In a previous post on the semiotic significance of the figure of Satan in political philosophy, I noted that it has always seemed important that the devil has no abode in a fixed place, but rather wanders hither and thither – going ‘to and fro’ across the Earth. This has an intriguing echo in the Edgar Allan Poe short story, ‘The Man of the Crowd’, in which the narrator pursues an old man as he travels unceasingly across a busy urban landscape, convinced that there is something demonic about him; in the end, the protagonist concludes that the man, in his unrelenting wandering, is “the type and genius of deep crime”. Again, here we see a suspicion of the quality of unrootedness in itself – of going about from one place to another while deliberately eschewing any sense of connection to the physical locality. What is discomforting is the idea of roaming, of having no ties to anywhere – of being literally ‘free’ in the most elementary sense. These stories have an interesting counterpoint in the legend of the Wandering Jew, in which indeed being condemned to wander until the Second Coming is treated as the just punishment for a man who taunted Jesus as he carried the cross to Calvary. Likewise, in some recountings of the legend of the Pied Piper (himself, notably, a wanderer), the Mayor of Hamelin, who had angered the Piper in the first place by reneging on his promise to pay, is condemned by the townsfolk to roam the Earth in search of the disappeared children – a task which, it is said, he continues to perform to this day.

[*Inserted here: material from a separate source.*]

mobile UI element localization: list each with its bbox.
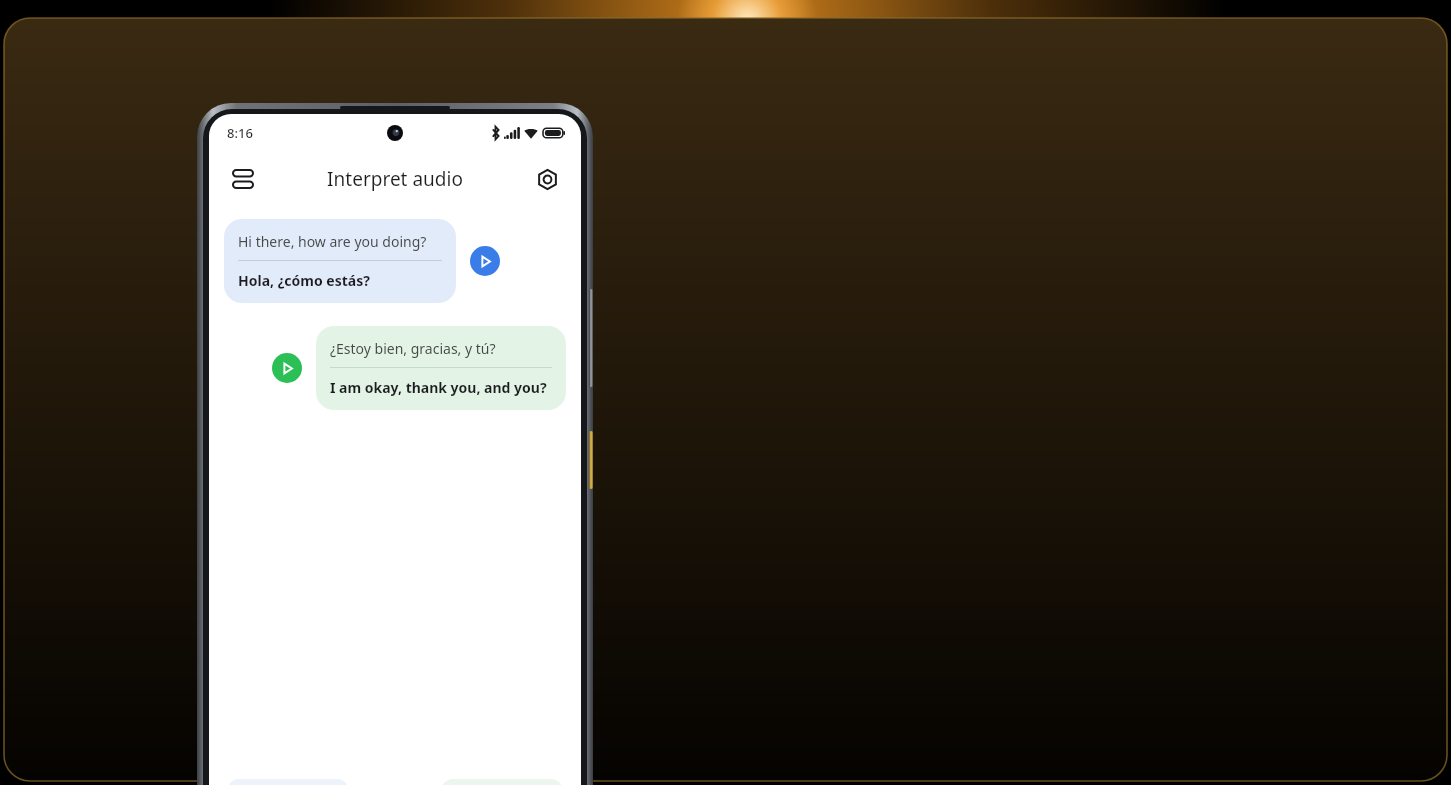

There seems within us, in other words, a feeling that there is some connection between wickedness and the lacking in a sense of loyalty to a physical place – that, indeed, evil in itself is a quality which emerges within the context of uprooting. This seems to tap into a deep human need for a sense of belonging, sociality and ties to a landscape which even nomadic peoples historically tended to prize. The problem is not travelling from one place to another in itself, or even going from one place to another to settle. It is rather having no real home at all – and, especially, glorying in that status or treating it as desirable.
It follows that political evil is often associated with forced migration and ejection from a physical place. History is replete with examples of this, from the Trail of Tears of the Cherokee to the Assyrian exile of the Jews. Perhaps the most recent deliberate and extreme instance was the Khmer Rouge’s ‘evacuation’ of Phnom Penh in April 1975, when almost the entire population of the city was forced at gunpoint, and without notice, to march into the countryside (often, ironically, to their ancestral ‘home villages’) so as to start a new life on collective farms. Elizabeth Becker, in her account of the Cambodian genocide, When the War Was Over, recounts the experience of a banker, Komphot, who was among those forced onto the march:
They were on the outskirts of the city, a thick sea of people jammed on the narrow highway being marched to the countryside by the soldiers in black pajamas. Komphot was reminded of a crowd caught in a sports stadium with no exit for escape. It also seemed to him as if a giant had poured everyone out of the city and they were pretending not to notice. The rich still had money and were buying food from roadside merchants asking absurd sums… the poor had nothing and went without. The sick lay dying on the roadway. No one stopped to help a stranger… Every day at 4pm they were told to sleep, spilling on top of each other. Before dawn they were waked and told to march on… Like this Komphot marched for 10 days.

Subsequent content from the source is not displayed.